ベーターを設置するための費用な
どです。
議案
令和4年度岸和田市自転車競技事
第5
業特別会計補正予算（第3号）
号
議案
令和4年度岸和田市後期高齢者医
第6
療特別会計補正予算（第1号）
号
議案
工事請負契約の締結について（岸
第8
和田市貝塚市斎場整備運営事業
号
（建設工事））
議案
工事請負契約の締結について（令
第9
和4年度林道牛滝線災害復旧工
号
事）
────
### Required action
Reproduce the data exactly, character for character.

### Result for this exercise
ベーターを設置するための費用な
どです。
議案
令和4年度岸和田市自転車競技事
第5
業特別会計補正予算（第3号）
号
議案
令和4年度岸和田市後期高齢者医
第6
療特別会計補正予算（第1号）
号
議案
工事請負契約の締結について（岸
第8
和田市貝塚市斎場整備運営事業
号
（建設工事））
議案
工事請負契約の締結について（令
第9
和4年度林道牛滝線災害復旧工
号
事）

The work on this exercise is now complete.